Le ministre souhaite reconstituer la confiance et rétablir des canaux directs entre les services des deux pays. « Nous avons besoin de rouvrir les canaux de sécurité avec l’Algérie, qui est un acteur majeur dans la lutte antiterroriste notamment », a‑t‑il déclaré. Ce voyage à Alger doit poser la première pierre de cette reconstruction.
L’initiative est accueillie favorablement côté algérien, mais sous conditions. « Notre pays a toujours été un partenaire fiable et stable dans la lutte contre le terrorisme et les trafics transnationaux. Nous possédons une expertise et des capacités reconnues que nous sommes prêts à partager avec nos homologues français, mais sur une base d’égalité et de réciprocité. Il est essentiel que la partie française comprenne que le temps des relations asymétriques est révolu », a précisé l’ancien responsable.
La libération de Sansal : un premier pas vers l’apaisement ?
L’historien Benjamin Stora, interrogé par TRT Français, souligne l’importance de cette visite qu’il considère comme une étape préparatoire et un travail de « déminage » après des années d’affrontements verbaux et diplomatiques.
« Le terrain doit être nettoyé des vieux ressentiments », estime‑t‑il. Il rappelle que cette visite ministérielle est la première depuis plus de deux ans, depuis la crise déclenchée par les déclarations de l’Élysée sur le « système politico‑militaire », puis par les questions des visas et la reconnaissance de la marocanité du Sahara occidental par la France.
Le climat nouveau a rapidement produit des effets visibles : la libération de Boualem Sansal est devenue le symbole d’un dossier qui paraissait bloqué. L’Allemagne a joué un rôle de médiateur, mais l’évolution du contexte politique à Paris a permis d’engager un dialogue plus serein.
La résolution discrète de ce dossier épineux a été interprétée comme un signal positif envoyé par Alger et a contribué à rouvrir le dialogue. « Alger était prête à discuter. À faire des gestes », explique Benjamin Stora.
De son côté, Laurent Nuñez a tenu à souligner le rôle joué par la France dans cette libération. « Imaginer que la France n’a rien à voir dans cette libération est inaudible. Nous étions dans une relation dégradée avec Alger. L’Allemagne, en tiers de confiance, a joué évidemment un rôle primordial. Mais l’évolution récente de la position française et l’engagement du président de la République depuis un an ont incontestablement été déterminants », a‑t‑il affirmé.

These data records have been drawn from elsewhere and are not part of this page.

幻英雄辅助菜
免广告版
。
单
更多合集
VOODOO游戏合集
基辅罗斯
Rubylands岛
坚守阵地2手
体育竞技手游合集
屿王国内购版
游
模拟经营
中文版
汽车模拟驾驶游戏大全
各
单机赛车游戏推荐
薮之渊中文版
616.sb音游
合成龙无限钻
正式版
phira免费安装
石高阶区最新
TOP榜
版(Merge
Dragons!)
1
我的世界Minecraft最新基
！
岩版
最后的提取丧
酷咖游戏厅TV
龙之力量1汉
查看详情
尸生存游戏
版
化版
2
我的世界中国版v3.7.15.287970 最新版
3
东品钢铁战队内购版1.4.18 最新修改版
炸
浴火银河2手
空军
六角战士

Vers une coopération sécuritaire retrouvée
L’objectif central du ministre est concret : relancer la coopération sécuritaire. La lutte antiterroriste ne peut attendre, d’autant que la stabilité du Sahel est mise à l’épreuve, notamment au Mali. Des dossiers pratiques et urgents sont sur la table, et les deux pays ont un intérêt commun à coopérer.
« Il faut d’abord rétablir la confiance au niveau le plus basique, le plus fondamental, qui est le niveau sécuritaire », rappelle Benjamin Stora. Le chemin sera long : la méfiance ne disparaît pas d’un coup et les contentieux historiques demeurent.

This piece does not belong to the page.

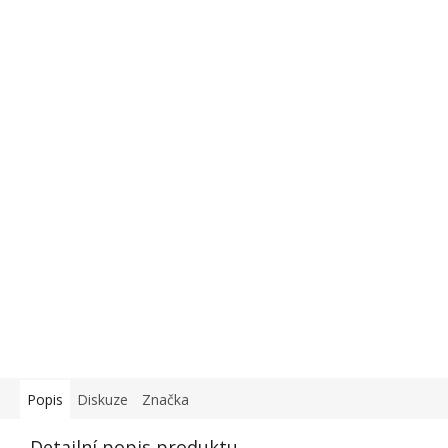
Popis
Diskuze
Značka
Detailní popis produktu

Mais le changement d’équipe à Place Beauvau semble impulser une nouvelle dynamique. Une volonté politique apparaît aujourd’hui des deux côtés de la Méditerranée. La visite prochaine de Laurent Nuñez n’est pas une fin en soi, mais le début d’une nouvelle séquence diplomatique où le respect semble progressivement remplacer l’invective.